Saved data entries:
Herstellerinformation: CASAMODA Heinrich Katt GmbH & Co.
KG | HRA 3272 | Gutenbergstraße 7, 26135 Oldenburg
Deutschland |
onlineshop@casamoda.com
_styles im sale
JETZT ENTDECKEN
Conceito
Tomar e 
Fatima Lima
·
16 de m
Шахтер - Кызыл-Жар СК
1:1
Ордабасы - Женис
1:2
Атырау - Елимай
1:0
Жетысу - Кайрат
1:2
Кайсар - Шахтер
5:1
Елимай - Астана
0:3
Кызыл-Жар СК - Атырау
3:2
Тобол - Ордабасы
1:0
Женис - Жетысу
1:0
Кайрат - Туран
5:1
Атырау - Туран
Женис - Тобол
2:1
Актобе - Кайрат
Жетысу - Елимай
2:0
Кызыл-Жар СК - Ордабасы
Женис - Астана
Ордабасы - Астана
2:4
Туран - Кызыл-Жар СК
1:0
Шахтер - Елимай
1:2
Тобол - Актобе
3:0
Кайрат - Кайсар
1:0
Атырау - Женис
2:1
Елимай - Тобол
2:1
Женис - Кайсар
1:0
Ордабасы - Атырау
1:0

| Problem description |
Find each line of the data above that holds the word "Атырау", then copy it.

| Task response |
Атырау - Елимай
Кызыл-Жар СК - Атырау
Атырау - Туран
Атырау - Женис
Ордабасы - Атырау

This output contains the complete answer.